Noël Peter B, Hoffmann Kenneth R, Kasodekar Snehal, Walczak Alan M, Schafer Sebastian
Toshiba Stroke Research Center, Department of Computer Science and Engineering, SUNY at Buffalo, Buffalo, New York 14214, USA.
Med Phys. 2006 Oct;33(10):3901-11. doi: 10.1118/1.2350705.
Stroke is one of the leading causes of death in the U.S. The treatment of stroke often involves vascular interventions in which devices are guided to the intervention site often through tortuous vessels based on two-dimensional (2-D) angiographic images. Three dimensional (3-D) vascular information may facilitate these procedures. Methods have been proposed for the self-calibrating determination of 3-D vessel trees from biplane and multiple plane images and the geometric relationships between the views (imaging geometries). For the biplane analysis, four or more corresponding points must be identified in the biplane images. For the multiple view technique, multiple vessels must be indicated and only the translation vectors relating the geometries are calculated.

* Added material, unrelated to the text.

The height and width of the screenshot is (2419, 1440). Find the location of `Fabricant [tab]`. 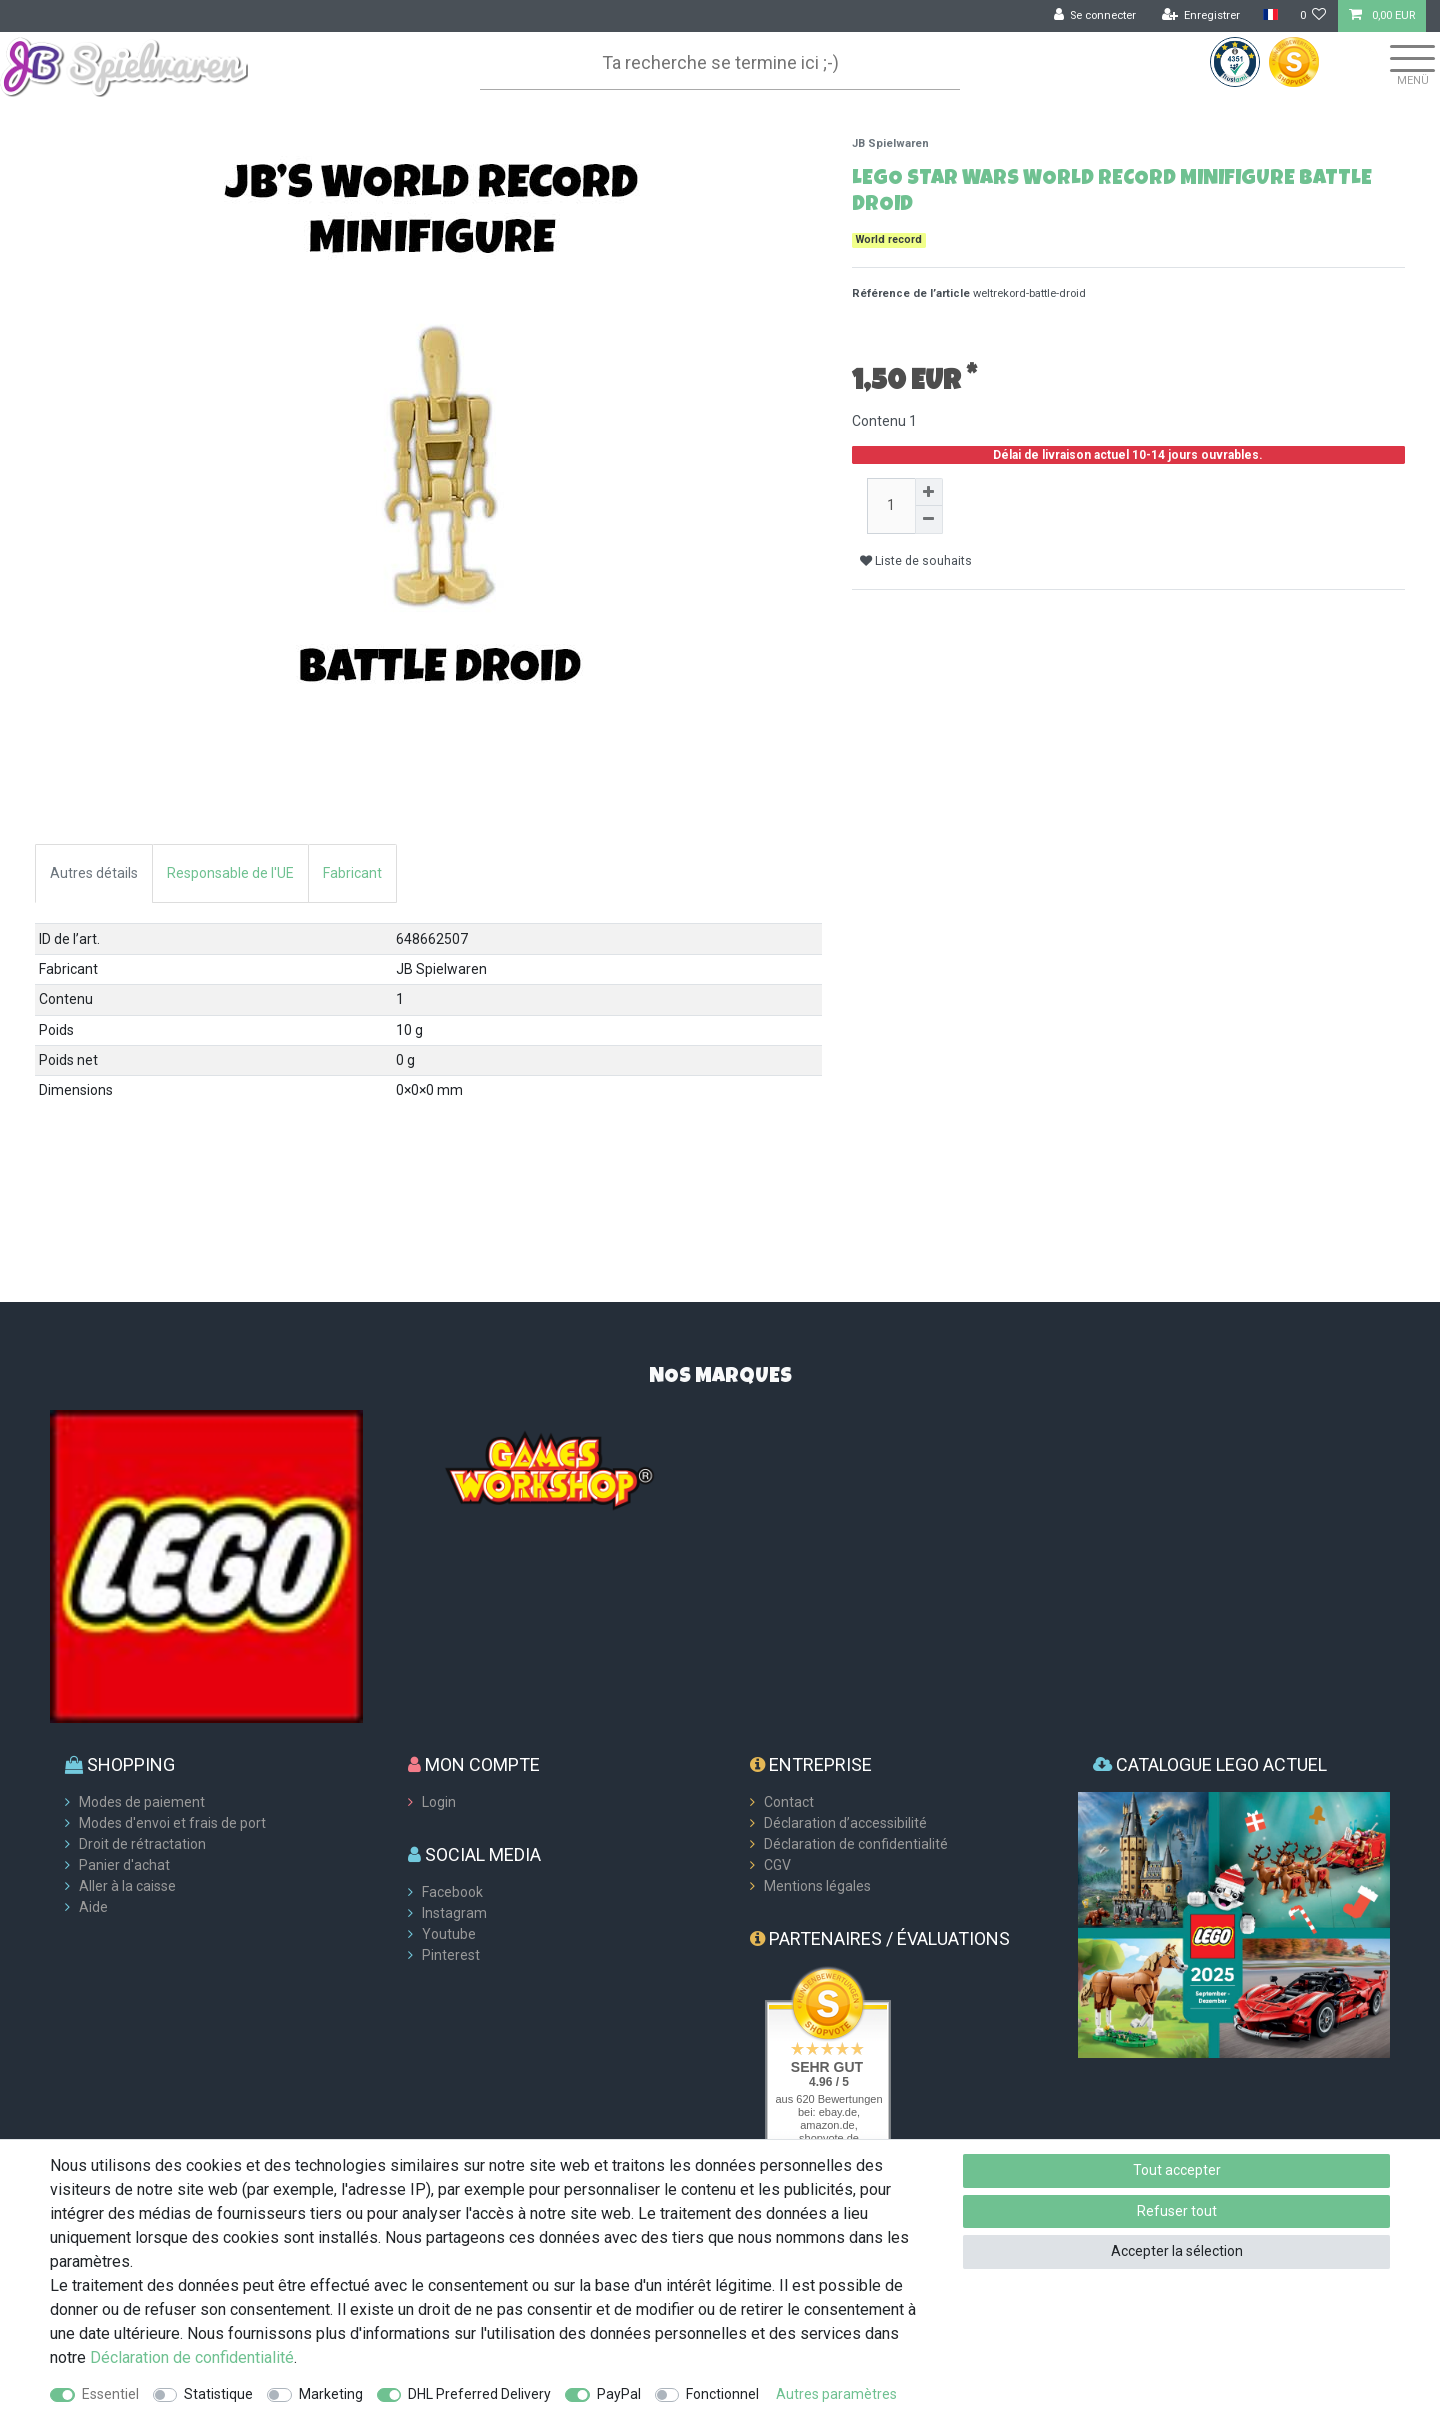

We have developed methods for the calculation of the 3-D vessel data and the full transformations relating the multiple views (rotations and translations) obtained during interventional procedures, and the technique does not require indication of corresponding points, but only the indication of a single vessel, e.g., the vessel of interest. Multiple projection views of vessel trees are obtained and transferred to the analysis computer. The vessel or vessels of interest are indicated by the user. Using the initial imaging geometry determined from the gantry information, 3-D vessel centerlines are calculated using the indicated centerlines in pairs of images. The imaging geometries are then iteratively adjusted and 3-D centerlines recalculated until the root-mean-square (rms) difference between the calculated 3-D centerlines is minimized. Simulations indicate that the 3-D centerlines can be accurately determined (to within 1 mm) even for errors in indication of the vessel endpoints as large as 5 mm. In phantom studies, the average rms difference between the pairwise calculated 3-D centerlines is approximately 7.5 mm prior to refinement (i.e., using the gantry information alone), whereas the average rms difference is usually below 1 mm after refinement. Accuracies and reliabilities of better than 1 mm were also determined by comparing centerlines determined using multiview and rotational angiography reconstruction and clinical data sets. These results indicate that the multiview approach will provide accurate and reliable 3-D centerlines for indicated vessel(s) without increasing the dose to the patient.
中风是美国主要的死因之一。中风的治疗通常涉及血管介入,在该过程中,设备常常基于二维血管造影图像,通过迂曲的血管被引导至介入部位。三维血管信息可能会有助于这些手术。已经有人提出了从双平面和多平面图像自校准确定三维血管树以及视图之间的几何关系(成像几何)的方法。对于双平面分析,必须在双平面图像中识别出四个或更多相应的点。对于多视图技术,必须指示多条血管,并且只计算与几何形状相关的平移向量。我们已经开发出了用于计算三维血管数据以及介入手术过程中获得的多视图之间的完全变换(旋转和平移)的方法,并且该技术不需要指示相应的点,而只需要指示一条血管,例如感兴趣的血管。获得血管树的多个投影视图并传输到分析计算机。用户指示感兴趣的一条或多条血管。利用从机架信息确定的初始成像几何,使用图像对中指示的中心线计算三维血管中心线。然后迭代调整成像几何并重新计算三维中心线,直到计算出的三维中心线之间的均方根(rms)差异最小化。模拟表明,即使血管端点指示误差高达5毫米,三维中心线也能被准确确定(误差在1毫米以内)。在体模研究中,在细化之前(即仅使用机架信息),成对计算的三维中心线之间的平均均方根差异约为7.5毫米,而细化之后平均均方根差异通常低于1毫米。通过比较使用多视图和旋转血管造影重建确定的中心线与临床数据集,还确定了优于1毫米的精度和可靠性。这些结果表明,多视图方法将为指示的血管提供准确可靠的三维中心线,而不会增加患者的辐射剂量。